VMware shares dropped over 5%, or roughly $US1.9 billion in market cap, on Wednesday, following a news report that it could possibly buy out its parent company EMC.
According to Recode, VMware is looking at the option of buying out the 80% stake of its company owned by EMC, in a transaction called downstream merger.
The way it works is pretty complicated as it’s not a common merger deal. VMware would apparently issue new shares worth $US50 billion to $US55 billion, and then spend about $US30 billion worth of that stock to buy the 80% ownership EMC has. The remaining $US20 billion or so of shares will be given to current EMC shareholders. VMware was valued at about $US36.5 billion as of Wednesday’s close.
The report said the new downstream merger deal was proposed because VMware stock is currently valued higher than EMC’s in the public market. VMware’s 12-month forward looking price-to-earnings ratio, a metric used to gauge the company’s value relative to what it’s expected to make in the next year, is at about 18.99 versus EMC’s 12.85.
The combined entity would also help EMC reach its goal of saving $US850 million in annual expenses, the report said. It added there’s still a chance that the deal may not materialise at all.

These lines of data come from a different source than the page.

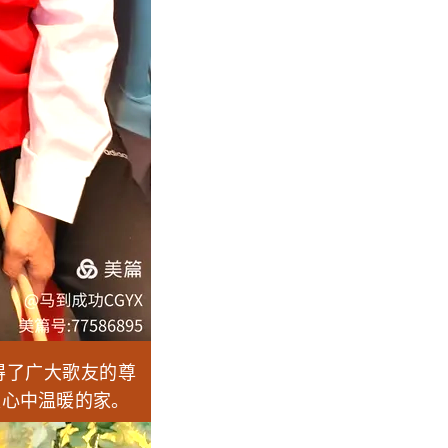
得了广大歌友的尊
家心中温暖的家。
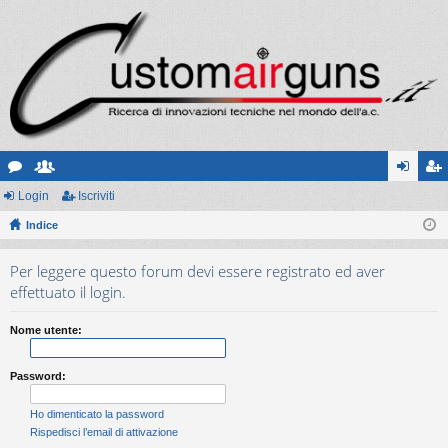
or
Login
sc
Iscriviti
og
sc
u
Indice
ritt
in
riv
m
i
iti
Per leggere questo forum devi essere registrato ed aver
effettuato il login.
Nome utente:
Password:
Ho dimenticato la password
Rispedisci l’email di attivazione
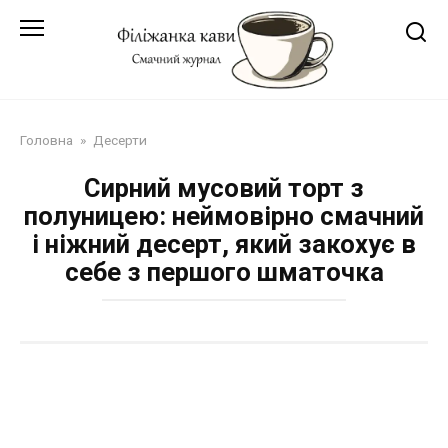
Перейти
до
змісту
Головна
»
Десерти
Сирний мусовий торт з
полуницею: неймовірно смачний
і ніжний десерт, який закохує в
себе з першого шматочка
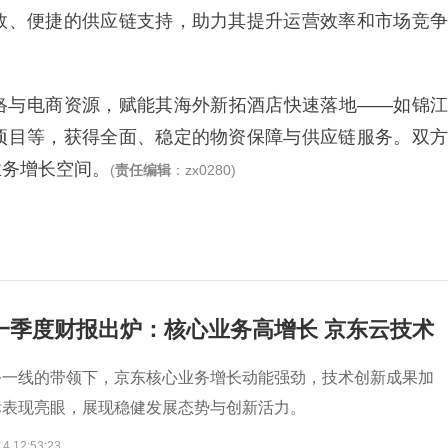
效、便捷的供应链支持，助力其提升运营效率和市场竞争
络与电商资源，赋能其海外新拓酒店快速落地——如锦江
项目等，获得全面、稳定的物资保障与供应链服务。双方
业务增长空间。
(
责任编辑
：zx0280)
年一季度财报出炉：核心业务高增长 京东云技术
著
务一线的带领下，京东核心业务增长动能强劲，技术创新成果加
标表现亮眼，展现稳健发展态势与创新活力。
14 12:53:23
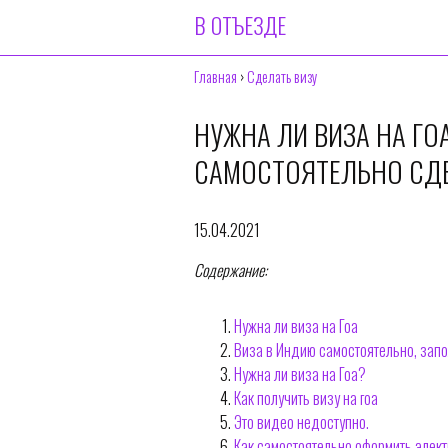
В ОТЪЕЗДЕ
Главная
›
Сделать визу
НУЖНА ЛИ ВИЗА НА ГО
САМОСТОЯТЕЛЬНО СДЕ
15.04.2021
Содержание:
Нужна ли виза на Гоа
Виза в Индию самостоятельно, запо
Нужна ли виза на Гоа?
Как получить визу на гоа
Это видео недоступно.
Как самостоятельно оформить электр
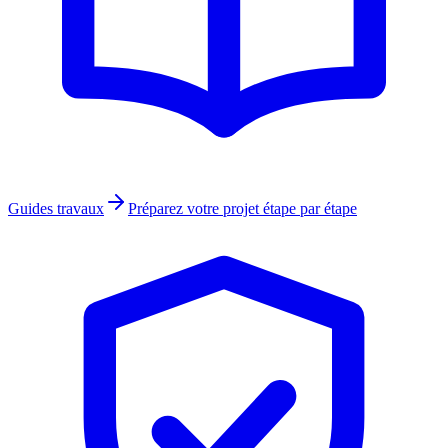
Guides travaux
Préparez votre projet étape par étape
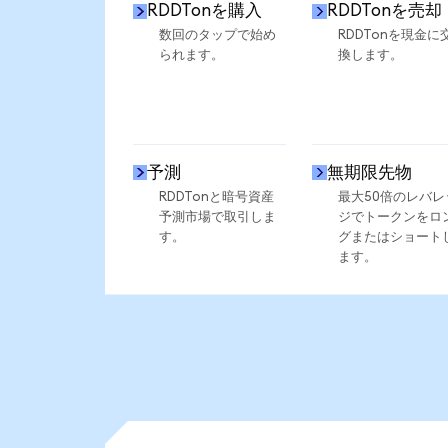
RDDTonを購入
RDDTonを売却
数回のタップで始め
RDDTonを現金に
られます。
換します。
予測
無期限先物
RDDTonと暗号資産
最大50倍のレバレ
予測市場で取引しま
ジでトークンをロ
す。
グまたはショート
ます。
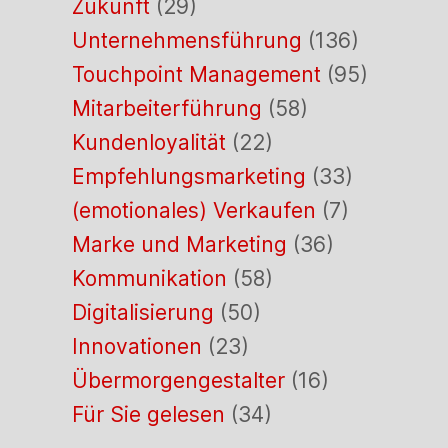
Zukunft
(29)
Unternehmensführung
(136)
Touchpoint Management
(95)
Mitarbeiterführung
(58)
Kundenloyalität
(22)
Empfehlungsmarketing
(33)
(emotionales) Verkaufen
(7)
Marke und Marketing
(36)
Kommunikation
(58)
Digitalisierung
(50)
Innovationen
(23)
Übermorgengestalter
(16)
Für Sie gelesen
(34)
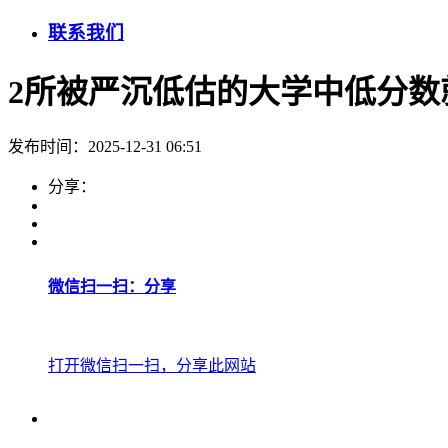
联系我们
2所被严沉低估的大学中低分数就
发布时间：2025-12-31 06:51
分享：
微信扫一扫：分享
打开微信扫一扫，分享此网站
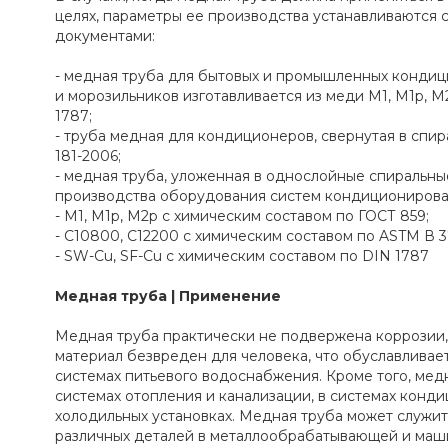
целях, параметры ее производства устанавливаютс
документами:
- медная труба для бытовых и промышленных кондиц
и морозильников изготавливается из меди М1, М1p, М
1787;
- труба медная для кондиционеров, свернутая в спира
181-2006;
- медная труба, уложенная в однослойные спиральны
производства оборудования систем кондиционирова
- М1, М1р, М2р с химическим составом по ГОСТ 859;
- С10800, С12200 с химическим составом по ASTM В 3
- SW-Cu, SF-Cu с химическим составом по DIN 1787
Медная труба | Применение
Медная труба практически не подвержена коррозии, 
материал безвреден для человека, что обуславлива
системах питьевого водоснабжения. Кроме того, мед
системах отопления и канализации, в системах конд
холодильных установках. Медная труба может служит
различных деталей в металлообрабатывающей и маш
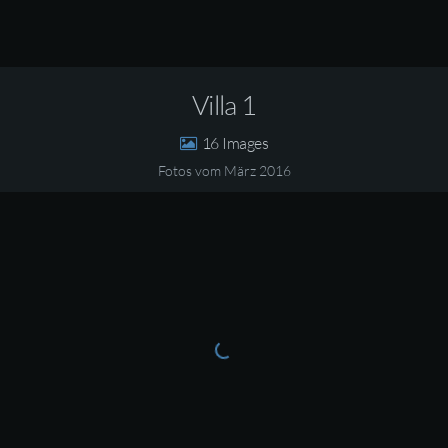
Villa 1
16
Fotos vom März 2016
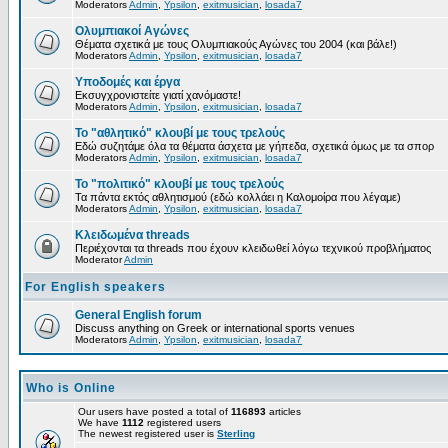
Moderators
Admin
,
Ypsilon
,
exitmusician
,
losada7
Ολυμπιακοί Αγώνες
Θέματα σχετικά με τους Ολυμπιακούς Αγώνες του 2004 (και βάλε!)
Moderators
Admin
,
Ypsilon
,
exitmusician
,
losada7
Υποδομές και έργα
Εκσυγχρονιστείτε γιατί χανόμαστε!
Moderators
Admin
,
Ypsilon
,
exitmusician
,
losada7
Το "αθλητικό" κλουβί με τους τρελούς
Εδώ συζητάμε όλα τα θέματα άσχετα με γήπεδα, σχετικά όμως με τα σπορ
Moderators
Admin
,
Ypsilon
,
exitmusician
,
losada7
Το "πολιτικό" κλουβί με τους τρελούς
Τα πάντα εκτός αθλητισμού (εδώ κολλάει η Καλομοίρα που λέγαμε)
Moderators
Admin
,
Ypsilon
,
exitmusician
,
losada7
Κλειδωμένα threads
Περιέχονται τα threads που έχουν κλειδωθεί λόγω τεχνικού προβλήματος
Moderator
Admin
For English speakers
General English forum
Discuss anything on Greek or international sports venues
Moderators
Admin
,
Ypsilon
,
exitmusician
,
losada7
Who is Online
Our users have posted a total of
116893
articles
We have
1112
registered users
The newest registered user is
Sterling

EMC, best known for selling storage hardware, acquired VMware, a cloud virtualization company, for roughly $US625 million in 2003. Then in 2007, it sold about 15% of VMware in an IPO.
In July 2014, activist investor Elliott Management spent more than $US1 billion to take a 2% ownership of EMC, making it one of the largest shareholders of the data storage firm.
Since then, Elliott has pressured EMC to spin off VMware, arguing the move would boost both of their values, while also easing some of the competition in areas they’re both in.
EMC CEO Joe Tucci has consistently opposed a spin off of VMware in the past, saying the current structure creates more value.
EMC shares were up over 3% today.
EMC declined to comment, and VMware and Elliot Management did not immediately respond to our requests for comment.